DESTINY. The Nigerians I met trace their involvement in missions to a divine sense of calling or destiny—something I fear we in the WEst forget or reduce to common sense. At the CMF convention they sang with great conviction their sense of mission destiny (to the tune of “All Hail the Power of Jesus Name”): “Let every believer rise up to proclaim Christ as Lord and all Africa shall be saved to crown him Lord of all.”
In the book, The Church is Much Bigger Than You Think, Patrick Johnstone challenges the reader that “there is a you-shaped hole in God’s kingdom. Find it and fill it.” In these Nigerian believers I saw people earnestly desiring to understand their unique destiny from God and fulfill it. In CMF’s missionary commissioning service we prayed off Nigerian couples and families heading for the first time to China, Cote d’Ivoire, Tanzania and the Sudan.

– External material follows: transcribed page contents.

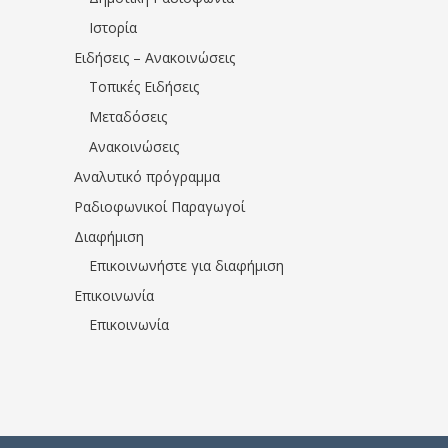
Ιστορία
Ειδήσεις – Ανακοινώσεις
Τοπικές Ειδήσεις
Μεταδόσεις
Ανακοινώσεις
Αναλυτικό πρόγραμμα
Ραδιοφωνικοί Παραγωγοί
Διαφήμιση
Επικοινωνήστε για διαφήμιση
Επικοινωνία
Επικοινωνία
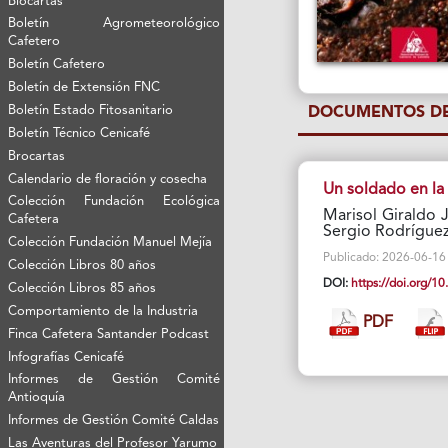
Biocartas
Boletín Agrometeorológico
Cafetero
Boletín Cafetero
Boletín de Extensión FNC
Boletín Estado Fitosanitario
DOCUMENTOS DE
Boletín Técnico Cenicafé
Brocartas
Calendario de floración y cosecha
Un soldado en la
Colección Fundación Ecológica
Marisol Giraldo 
Cafetera
Sergio Rodríguez
Colección Fundación Manuel Mejía
Publicado: 2026-06-16 V
Colección Libros 80 años
DOI:
https://doi.org/
Colección Libros 85 años
Comportamiento de la Industria
PDF
Finca Cafetera Santander Podcast
Infografías Cenicafé
Informes de Gestión Comité
Antioquía
Informes de Gestión Comité Caldas
Las Aventuras del Profesor Yarumo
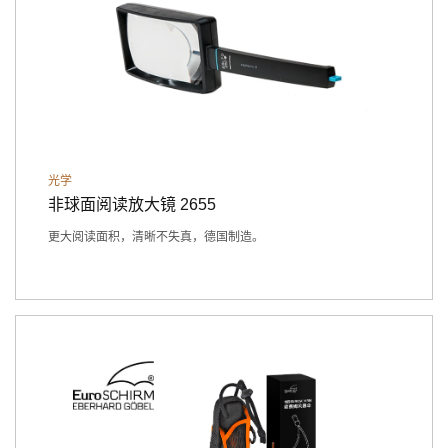
光学
非球面阅读放大镜 2655
更大阅读面积，清晰不失真，德国制造。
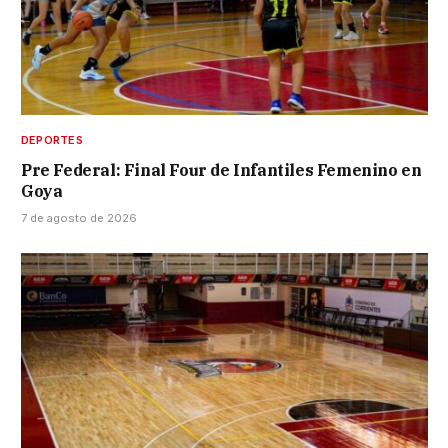
DEPORTES
Pre Federal: Final Four de Infantiles Femenino en
Goya
7 de agosto de 2026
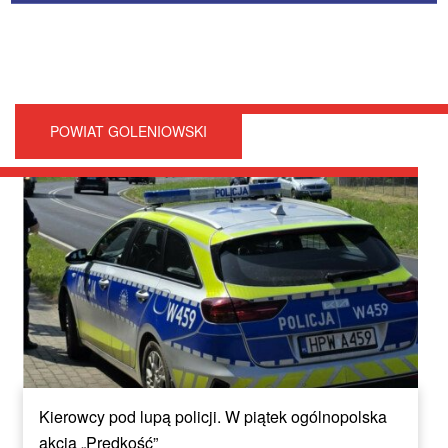
POWIAT GOLENIOWSKI
Kierowcy pod lupą policji. W piątek ogólnopolska
akcja „Prędkość”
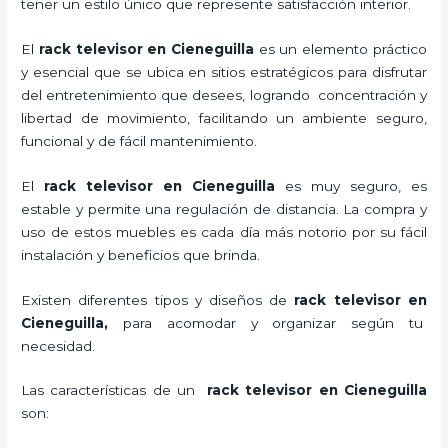
tener un estilo único que represente satisfacción interior.
El
rack televisor en Cieneguilla
es un elemento práctico
y esencial
que se ubica en sitios estratégicos para disfrutar
del entretenimiento que desees, logrando concentración y
libertad de movimiento, facilitando un ambiente seguro,
funcional y de fácil mantenimiento.
El
rack televisor
en Cieneguilla
es muy seguro, es
estable y permite una regulación de distancia. La compra y
uso de estos muebles es cada día más notorio por su fácil
instalación y beneficios que brinda.
Existen diferentes tipos y diseños de
rack televisor
en
Cieneguilla,
para acomodar y organizar según tu
necesidad.
Las características de un
rack televisor
en Cieneguilla
son:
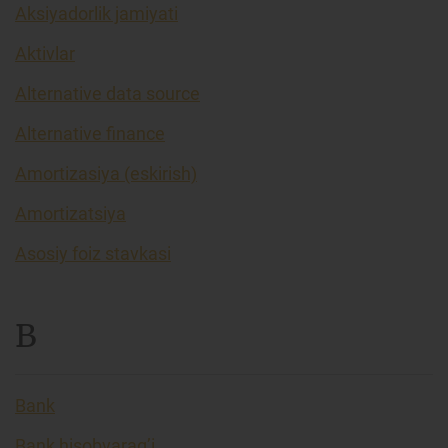
Aksiyadorlik jamiyati
Aktivlar
Alternative data source
Alternative finance
Amortizasiya (eskirish)
Amortizatsiya
Asosiy foiz stavkasi
B
Bank
Bank hisobvarag’i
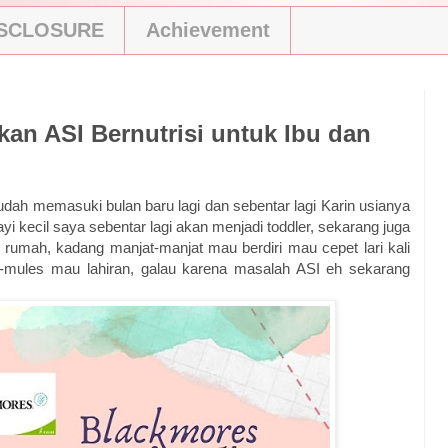
ISCLOSURE
Achievement
an ASI Bernutrisi untuk Ibu dan
udah memasuki bulan baru lagi dan sebentar lagi Karin usianya
ayi kecil saya sebentar lagi akan menjadi toddler, sekarang juga
 rumah, kadang manjat-manjat mau berdiri mau cepet lari kali
-mules mau lahiran, galau karena masalah ASI eh sekarang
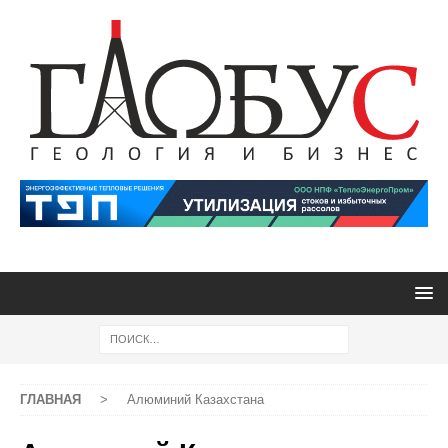
ГЛАВНАЯ
>
Алюминий Казахстана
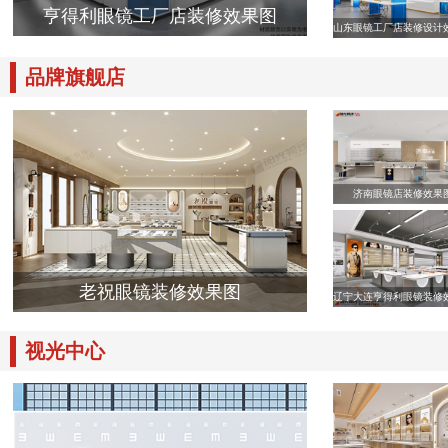
亨得利眼镜工厂店装修效果图
山东眼镜工厂店装修设计
品牌旗舰店
济南眼镜店装修效果
老祝眼镜装修效果图
辽宁大连亨得利眼镜装修
视光中心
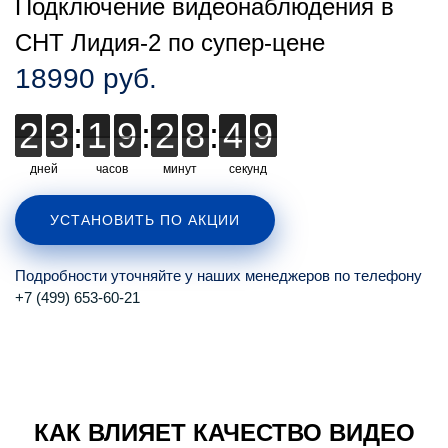
Подключение видеонаблюдения в
СНТ Лидия-2 по супер-цене
18990 руб.
2
2
3
3
:
1
1
9
9
:
2
2
8
8
8
:
4
4
4
8
8
8
дней
часов
минут
секунд
УСТАНОВИТЬ ПО АКЦИИ
Подробности уточняйте у наших менеджеров по телефону
+7 (499) 653-60-21
КАК ВЛИЯЕТ КАЧЕСТВО ВИДЕО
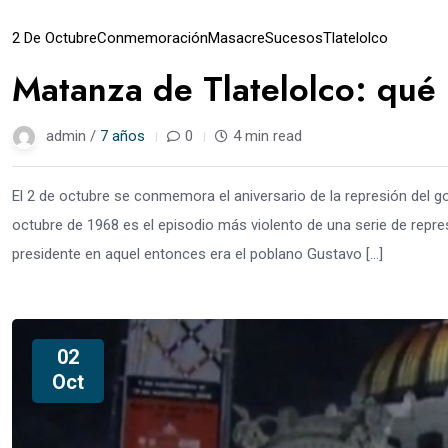
2 De Octubre
Conmemoración
Masacre
Sucesos
Tlatelolco
Matanza de Tlatelolco: qué
admin /
7 años
0
4 min read
El 2 de octubre se conmemora el aniversario de la represión del 
octubre de 1968 es el episodio más violento de una serie de repre
presidente en aquel entonces era el poblano Gustavo […]
02
Oct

I’m sure the Nigerian church has multiple challenges, but my purpose here is to report the stimulation and exhortation that my Nigerian brothers and sisters were to my worship, zeal and commitement to cross-cultural missions.
Scottish church historian Andrew Walls often states his belief that the church in Africa will lead the mission endeavor in the world into this new millennium. If he is correct, Nigerian will be at the front of the parade.